Mercoledì pomeriggio, sempre in zona Giordano Bruno, durante un'ispezione condotta nuovamente dagli agenti in borghese del Nad, un cittadino trentenne di origine nigeriana e residente nella provincia di Ferrara è stato fermato. Da un accertamento è risultato essere inottemperante rispetto a un Daspo urbano, emesso dal questore, che per 6 mesi a partire dal 28 febbraio gli impediva di recarsi in zona Gad e zone limitrofe, specificatamente in piazzale Giordano Bruno.
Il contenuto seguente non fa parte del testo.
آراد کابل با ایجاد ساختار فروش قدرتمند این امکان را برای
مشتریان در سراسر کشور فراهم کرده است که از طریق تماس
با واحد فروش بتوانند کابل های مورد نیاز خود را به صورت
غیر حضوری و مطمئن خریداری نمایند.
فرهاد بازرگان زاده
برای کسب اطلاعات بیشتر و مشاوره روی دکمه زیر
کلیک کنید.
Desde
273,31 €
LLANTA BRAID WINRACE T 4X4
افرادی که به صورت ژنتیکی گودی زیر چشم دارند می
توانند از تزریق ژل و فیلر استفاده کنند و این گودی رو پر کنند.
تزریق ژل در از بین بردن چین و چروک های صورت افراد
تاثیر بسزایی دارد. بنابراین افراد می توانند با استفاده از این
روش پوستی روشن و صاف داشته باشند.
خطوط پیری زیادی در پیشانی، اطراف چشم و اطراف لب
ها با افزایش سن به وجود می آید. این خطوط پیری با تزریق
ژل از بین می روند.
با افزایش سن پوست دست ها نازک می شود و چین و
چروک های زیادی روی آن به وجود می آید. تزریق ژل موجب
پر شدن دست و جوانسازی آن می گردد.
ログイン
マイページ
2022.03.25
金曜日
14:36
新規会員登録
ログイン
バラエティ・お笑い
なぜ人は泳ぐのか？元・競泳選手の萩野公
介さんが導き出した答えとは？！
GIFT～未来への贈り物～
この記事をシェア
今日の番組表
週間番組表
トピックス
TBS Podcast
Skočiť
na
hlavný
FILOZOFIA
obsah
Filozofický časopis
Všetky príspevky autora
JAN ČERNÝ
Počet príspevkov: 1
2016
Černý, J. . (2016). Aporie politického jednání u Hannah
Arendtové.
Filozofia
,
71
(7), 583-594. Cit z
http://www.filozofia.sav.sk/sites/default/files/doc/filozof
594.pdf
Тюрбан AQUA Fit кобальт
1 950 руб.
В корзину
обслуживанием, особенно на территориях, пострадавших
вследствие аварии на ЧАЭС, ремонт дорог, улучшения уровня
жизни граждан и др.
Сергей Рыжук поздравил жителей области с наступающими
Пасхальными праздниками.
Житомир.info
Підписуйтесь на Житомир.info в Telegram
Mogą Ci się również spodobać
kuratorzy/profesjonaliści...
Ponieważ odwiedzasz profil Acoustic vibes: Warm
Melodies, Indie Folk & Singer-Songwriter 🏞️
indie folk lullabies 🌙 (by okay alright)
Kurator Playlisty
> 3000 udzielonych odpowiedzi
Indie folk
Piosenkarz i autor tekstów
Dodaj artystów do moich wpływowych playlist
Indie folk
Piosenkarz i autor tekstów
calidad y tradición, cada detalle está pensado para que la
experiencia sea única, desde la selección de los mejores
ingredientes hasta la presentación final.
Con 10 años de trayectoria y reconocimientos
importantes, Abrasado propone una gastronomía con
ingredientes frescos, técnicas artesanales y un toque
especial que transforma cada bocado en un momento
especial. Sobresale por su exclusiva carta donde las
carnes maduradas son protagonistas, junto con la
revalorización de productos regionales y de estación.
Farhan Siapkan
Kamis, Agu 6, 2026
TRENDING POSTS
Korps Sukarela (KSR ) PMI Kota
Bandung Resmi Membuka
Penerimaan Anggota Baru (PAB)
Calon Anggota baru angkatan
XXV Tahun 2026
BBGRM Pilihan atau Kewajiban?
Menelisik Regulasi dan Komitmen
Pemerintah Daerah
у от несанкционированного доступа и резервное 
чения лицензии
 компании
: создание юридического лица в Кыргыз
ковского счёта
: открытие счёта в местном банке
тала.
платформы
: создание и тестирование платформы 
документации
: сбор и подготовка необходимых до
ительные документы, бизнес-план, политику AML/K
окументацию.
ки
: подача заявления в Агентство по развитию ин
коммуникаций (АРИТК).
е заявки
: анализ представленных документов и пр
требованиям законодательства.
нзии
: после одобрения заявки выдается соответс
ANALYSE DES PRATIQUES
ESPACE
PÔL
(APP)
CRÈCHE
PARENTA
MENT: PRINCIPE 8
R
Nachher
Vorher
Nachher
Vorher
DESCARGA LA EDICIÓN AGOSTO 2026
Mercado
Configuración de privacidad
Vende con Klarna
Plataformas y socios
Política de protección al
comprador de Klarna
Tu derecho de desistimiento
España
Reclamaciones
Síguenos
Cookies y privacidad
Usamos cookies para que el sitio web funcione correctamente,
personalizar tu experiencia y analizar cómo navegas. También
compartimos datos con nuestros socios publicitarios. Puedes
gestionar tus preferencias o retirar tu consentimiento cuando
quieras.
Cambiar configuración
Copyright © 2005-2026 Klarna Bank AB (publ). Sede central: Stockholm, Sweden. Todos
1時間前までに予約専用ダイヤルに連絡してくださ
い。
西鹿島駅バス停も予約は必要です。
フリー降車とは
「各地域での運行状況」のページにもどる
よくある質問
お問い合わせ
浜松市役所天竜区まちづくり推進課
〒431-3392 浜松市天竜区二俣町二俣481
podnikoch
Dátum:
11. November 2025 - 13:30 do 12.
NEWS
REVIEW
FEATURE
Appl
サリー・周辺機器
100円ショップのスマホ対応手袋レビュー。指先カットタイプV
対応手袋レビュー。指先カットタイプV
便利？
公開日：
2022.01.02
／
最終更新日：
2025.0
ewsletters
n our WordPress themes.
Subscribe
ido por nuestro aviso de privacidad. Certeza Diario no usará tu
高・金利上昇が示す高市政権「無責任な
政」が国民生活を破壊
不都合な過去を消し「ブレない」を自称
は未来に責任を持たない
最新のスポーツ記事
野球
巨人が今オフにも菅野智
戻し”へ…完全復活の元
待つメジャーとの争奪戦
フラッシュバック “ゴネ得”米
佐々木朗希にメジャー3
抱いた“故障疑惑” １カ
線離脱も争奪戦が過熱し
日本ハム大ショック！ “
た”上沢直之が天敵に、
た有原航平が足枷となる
Lo stesso, infatti, in quei luoghi si era reso più volte responsabile di condotte vietate e, colto spesso in stato di ubriachezza manifesta, aveva opposto resistenza ai pubblici ufficiali, tra cui la polizia locale. Gli uomini del Nad, insieme al personale del Reparto Centro, lo hanno accompagnato in Questura per il fotosegnalamento. Al termine delle procedure di identificazione, per il trentenne è scattata una denuncia a piede libero.

"Giordano Bruno - ha commentato Nicola Lodi, vicesindaco delegato alla Sicurezza - è una delle aree su cui vige la massima allerta, anche a seguito delle segnalazioni dei residenti che ringrazio per la fondamentale collaborazione. Come Amministrazione stiamo accelerando l'iter per fare di quel giardino un luogo sicuro e alla portata di tutti, grazie a un progetto che prende ispirazione dal parco Marco Coletta, tolto all'illegalità e riconsegnato alla cittadinanza con un'azione di rigenerazione urbana senza precedenti per il Gad".